On January 27, Jefferson Keel, President of the National Congress of the American Indians delivered the 9th Annual State of Indian Nations Address in Washington, D.C. Mr. Keel is also Lieutenant General of the Chickasaw Nation.
Up front, I want to clarify that while this column does take issue with a key aspect of Mr. Keel’s address the views expressed here are not intended in any way as a statement against him personally.
The title of Mr. Keel’s address was “Sovereign Indian Nations at the Dawn of a New Era.” He opened his address under the heading: “Toward a More Perfect Union,” a reference to the preamble to the United States Constitution.
Mr. Keel’s use of the phrase “Toward a More Perfect Union” is troubling because it creates a kind of category confusion. Our Indian nations did not enter into a “union” with the political system of the United States by making treaties with the United States.
While the use of “perfect union” makes perfect sense when used by an American politician, when used by an Indian leader, it does not accord the proper level of respect for the fact that our Indian nations are distinct from and not part of a “union with” or “union of” the United States. A better Introduction for respecting the distinctiveness or our nations would have been, “Toward More Perfect Relations Between Sovereign Nations.”
Mr. Keel’s use of the notion of movement “toward” a “more perfect union” was problematic for another reason: It too closely matches something that President Obama said in his December 16, 2010 statement of “support” for the U.N. Declaration on the Rights of Indigenous Peoples.
Mr. Obama said that the UN Declaration is “a matter of whether we’re going to live up to our basic values. It’s a matter of upholding an ideal that has always defined who we are as Americans. E Pluribus Unum. Out of many one. That’s why we are here. That’s what we’re called to do.” “Unum” means “one” in Latin. This concept thus matches Mr. Keel’s use of the phrase “a more perfect union.”
These remarks by President Obama’s to an audience of hundreds of American Indian leaders—and his specific use of phrases such as “out of many one,” and “who we are as Americans”—implicitly references a long standing United States agenda toward Indian nations that is still being carried out today. That agenda involves an effort to by the United States government to politically meld or integrate our Indian nations into the body politic and consciousness of the United States.

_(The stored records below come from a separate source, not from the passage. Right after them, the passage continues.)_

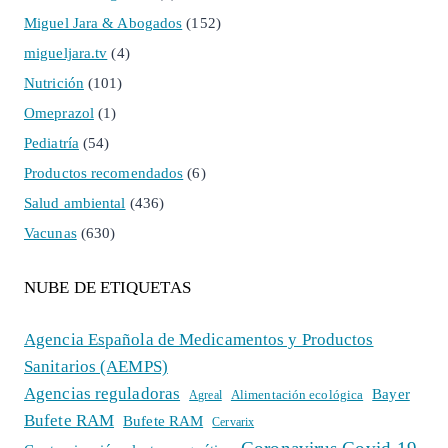
Miguel Jara & Abogados
(152)
migueljara.tv
(4)
Nutrición
(101)
Omeprazol
(1)
Pediatría
(54)
Productos recomendados
(6)
Salud ambiental
(436)
Vacunas
(630)
NUBE DE ETIQUETAS
Agencia Española de Medicamentos y Productos
Sanitarios (AEMPS)
Agencias reguladoras
Bayer
Alimentación ecológica
Agreal
Bufete RAM
Bufete RAM
Cervarix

Referring to us as “Native Americans” (which, unfortunately, Indian Country Today Media Network is now beginning to do), as President Obama did in his Dec. 16 address, is also blurring the distinction between our Indian nations and the United States.
The term “Native Americans” contains an implicit narrative. After traveling a troubled road through many historical eras, we as Indian people have psychologically arrived at a point in our thinking where we are now willing to say something that our ancestors who fought and died for our traditional ways of life refused say, “we are all Americans”—Indians and non-Indians alike. As if we as American Indians are simply the “Native” portion of the overall population of the American society.

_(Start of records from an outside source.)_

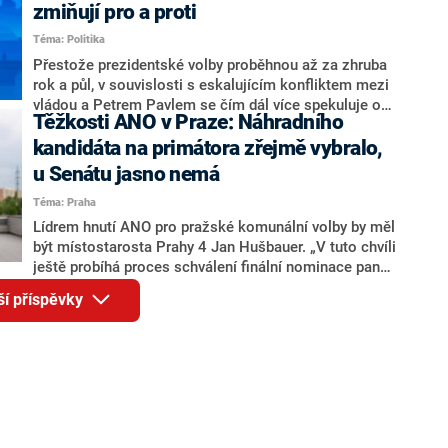
ohledně politického výkonu svého nástupce Jeronýma
zmiňují pro a proti
Tejce (za ANO) či vládní zmocněnkyně pro lidská
Téma: Politika
práva Taťány Malé (ANO). Označením „svoloč“ na
adresu vlády prý byla ještě hodná. Decroix se také
Přestože prezidentské volby proběhnou až za zhruba
vrátila k volební porážce koalice Spolu či promluvila o
rok a půl, v souvislosti s eskalujícím konfliktem mezi
hnutí Naše Česko Martina Kuby.
vládou a Petrem Pavlem se čím dál více spekuluje o
Těžkosti ANO v Praze: Náhradního
tom, koho by do bitvy o Hrad mohla vyslat současná
koalice. Někteří političtí komentátoři znovu vytahují
kandidáta na primátora zřejmě vybralo,
jméno premiéra Andreje Babiše (ANO). Jak moc je
u Senátu jasno nemá
pravděpodobné, že se v prezidentských volbách 2028
Téma: Praha
bude znovu opakovat souboj z roku 2023?
Lídrem hnutí ANO pro pražské komunální volby by měl
být místostarosta Prahy 4 Jan Hušbauer. „V tuto chvíli
ještě probíhá proces schválení finální nominace pana
Jana Hušbauera Výborem hnutí ANO,“ uvedl pro
ší příspěvky
redakci místopředseda pražského ANO Martin
Benkovič. O Hušbauerovi se spekulovalo jako o
náhradníkovi v čele pražské kandidátky poté, co
rezignoval po sérii nejasností v majetkových
přiznáních a pořizování bytů Ondřej Prokop. Zároveň
ale stále není jasné, kdo bude za ANO kandidovat ve
dvou ze tří pražských obvodů do horní komory
parlamentu. ANO má v Praze dlouhodobě horší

Such thinking is the thought-path of assimilation, derived from the philosophy of the “melting pot.” If not guarded against it will lead to something that United States government has desired for centuries, an end to our distinctiveness as Indian nations and peoples.
The United States agenda I am talking about dates back to “the Indian wars” and to the days in the 19th and 20th centuries when Indian children were forced into the government and church schools. Our own ancestors (family members) were forcibly programmed to daily raise the American flag and recite the American pledge of allegiance, and also go to a Christian church service one or two times a day in an effort to make us think of ourselves as just another variety of the “American” public.

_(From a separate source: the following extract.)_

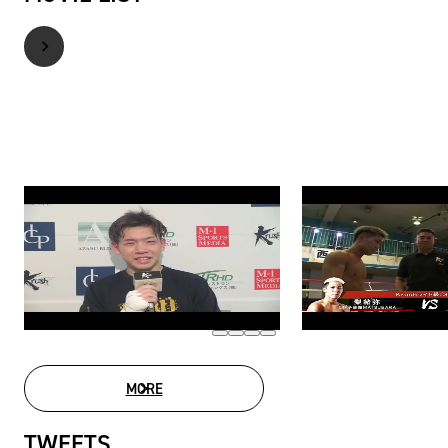
MORE
MOVIE LIST
TWEETS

We need to stay focused on our status as originally free, sovereign, and independent nations that entered into treaties with other independent nations. We don’t need rhetorical attempts to show that we as American Indian nations and peoples have supposedly become—in fulfillment of the United States’ plan to reduce us and render us down in its “melting pot”—“Americans,” just “Native” Americans.
Steven Newcomb (Shawnee/Lenape) is co-founder and co-director of the Indigenous Law Institute, author of “Pagans in the Promised Land: Decoding the Doctrine of Christian Discovery” (2008), and a columnist for Indian Country Today.